Whilst they stood conversing, there approached two ladies, evidently mother and daughter, whose attendant was another of Reardon’s acquaintances, Mr John Yule. This gentleman stepped briskly forward and welcomed the returned wanderer.
‘Let me introduce you,’ he said, ‘to my mother and sister. Your fame has made them anxious to know you.’
Reardon found himself in a position of which the novelty was embarrassing, but scarcely disagreeable. Here were five people grouped around him, all of whom regarded him unaffectedly as a man of importance; for though, strictly speaking, he had no ‘fame’ at all, these persons had kept up with the progress of his small repute, and were all distinctly glad to number among their acquaintances an unmistakable author, one, too, who was fresh from Italy and Greece. Mrs Yule, a lady rather too pretentious in her tone to be attractive to a man of Reardon’s refinement, hastened to assure him how well his books were known in her house, ‘though for the run of ordinary novels we don’t care much.’ Miss Yule, not at all pretentious in speech, and seemingly reserved of disposition, was good enough to show frank interest in the author. As for the poor author himself, well, he merely fell in love with Miss Yule at first sight, and there was an end of the matter.
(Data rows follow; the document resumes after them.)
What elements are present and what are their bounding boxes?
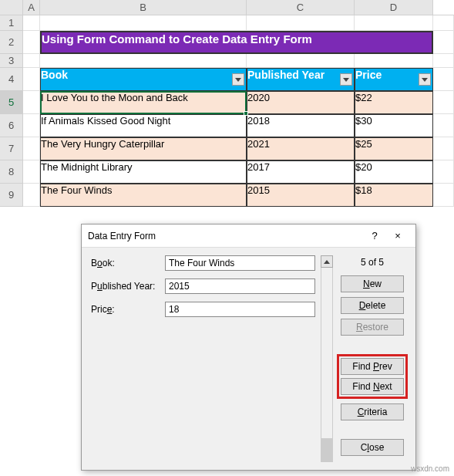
price-input[interactable] xyxy=(165,302,315,317)
row-header-8[interactable]: 8 xyxy=(0,160,23,184)
filter-button[interactable] xyxy=(340,73,352,86)
table-cell[interactable]: $18 xyxy=(355,184,433,207)
price-label: Price: xyxy=(91,304,162,315)
table-header-price[interactable]: Price xyxy=(355,68,433,91)
filter-button[interactable] xyxy=(232,73,244,86)
year-input[interactable] xyxy=(165,279,315,294)
col-header-a[interactable]: A xyxy=(23,0,40,15)
new-button[interactable]: New xyxy=(341,275,404,292)
active-cell[interactable]: I Love You to the Moon and Back xyxy=(40,91,247,114)
table-cell[interactable]: The Four Winds xyxy=(40,184,247,207)
close-button[interactable]: × xyxy=(386,225,409,247)
table-cell[interactable]: $20 xyxy=(355,160,433,184)
col-header-b[interactable]: B xyxy=(40,0,247,15)
year-label: Published Year: xyxy=(91,281,162,292)
column-headers: A B C D xyxy=(0,0,454,15)
record-counter: 5 of 5 xyxy=(361,257,384,268)
delete-button[interactable]: Delete xyxy=(341,297,404,314)
criteria-button[interactable]: Criteria xyxy=(341,403,404,420)
row-header-5[interactable]: 5 xyxy=(0,91,23,114)
book-label: Book: xyxy=(91,258,162,268)
record-scrollbar[interactable] xyxy=(320,255,334,462)
scroll-thumb[interactable] xyxy=(321,438,332,461)
col-header-d[interactable]: D xyxy=(355,0,433,15)
row-header-4[interactable]: 4 xyxy=(0,68,23,91)
row-header-2[interactable]: 2 xyxy=(0,31,23,54)
restore-button: Restore xyxy=(341,319,404,336)
dialog-fields: Book: Published Year: Price: xyxy=(91,255,315,462)
book-input[interactable] xyxy=(165,255,315,271)
page-title[interactable]: Using Form Command to Create Data Entry … xyxy=(40,31,433,54)
table-cell[interactable]: 2015 xyxy=(247,184,355,207)
table-cell[interactable]: If Animals Kissed Good Night xyxy=(40,114,247,137)
row-header-7[interactable]: 7 xyxy=(0,137,23,160)
scroll-track[interactable] xyxy=(321,268,333,462)
dialog-buttons: 5 of 5 New Delete Restore Find Prev Find… xyxy=(338,255,406,462)
highlighted-buttons: Find Prev Find Next xyxy=(337,354,408,399)
col-header-c[interactable]: C xyxy=(247,0,355,15)
table-cell[interactable]: The Very Hungry Caterpillar xyxy=(40,137,247,160)
data-entry-form-dialog: Data Entry Form ? × Book: Published Year… xyxy=(81,224,416,471)
help-button[interactable]: ? xyxy=(363,225,386,247)
table-cell[interactable]: 2020 xyxy=(247,91,355,114)
select-all-corner[interactable] xyxy=(0,0,23,15)
row-header-9[interactable]: 9 xyxy=(0,184,23,207)
watermark: wsxdn.com xyxy=(411,464,449,473)
dialog-titlebar[interactable]: Data Entry Form ? × xyxy=(82,224,415,248)
table-cell[interactable]: 2021 xyxy=(247,137,355,160)
find-prev-button[interactable]: Find Prev xyxy=(341,358,404,375)
find-next-button[interactable]: Find Next xyxy=(341,378,404,395)
row-header-3[interactable]: 3 xyxy=(0,54,23,68)
table-header-year[interactable]: Published Year xyxy=(247,68,355,91)
row-header-6[interactable]: 6 xyxy=(0,114,23,137)
table-cell[interactable]: The Midnight Library xyxy=(40,160,247,184)
table-cell[interactable]: 2017 xyxy=(247,160,355,184)
close-form-button[interactable]: Close xyxy=(341,439,404,456)
table-cell[interactable]: $22 xyxy=(355,91,433,114)
table-cell[interactable]: $25 xyxy=(355,137,433,160)
filter-button[interactable] xyxy=(419,73,431,86)
table-cell[interactable]: $30 xyxy=(355,114,433,137)
table-cell[interactable]: 2018 xyxy=(247,114,355,137)
scroll-up-icon[interactable] xyxy=(321,255,333,268)
table-header-book[interactable]: Book xyxy=(40,68,247,91)
dialog-title: Data Entry Form xyxy=(88,231,363,241)
fill-handle[interactable] xyxy=(244,111,248,116)
row-header-1[interactable]: 1 xyxy=(0,15,23,31)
A day or two later he made a call at their house, in the region of Westbourne Park. It was a small house, and rather showily than handsomely furnished; no one after visiting it would be astonished to hear that Mrs Edmund Yule had but a small income, and that she was often put to desperate expedients to keep up the gloss of easy circumstances. In the gauzy and fluffy and varnishy little drawing-room Reardon found a youngish gentleman already in conversation with the widow and her daughter. This proved to be one Mr Jasper Milvain, also a man of letters. Mr Milvain was glad to meet Reardon, whose books he had read with decided interest.
‘Really,’ exclaimed Mrs Yule, ‘I don’t know how it is that we have had to wait so long for the pleasure of knowing you, Mr Reardon. If John were not so selfish he would have allowed us a share in your acquaintance long ago.’
Ten weeks thereafter, Miss Yule became Mrs Reardon.
It was a time of frantic exultation with the poor fellow. He had always regarded the winning of a beautiful and intellectual wife as the crown of a successful literary career, but he had not dared to hope that such a triumph would be his. Life had been too hard with him on the whole. He, who hungered for sympathy, who thought of a woman’s love as the prize of mortals supremely blessed, had spent the fresh years of his youth in monkish solitude. Now of a sudden came friends and flattery, ay, and love itself. He was rapt to the seventh heaven.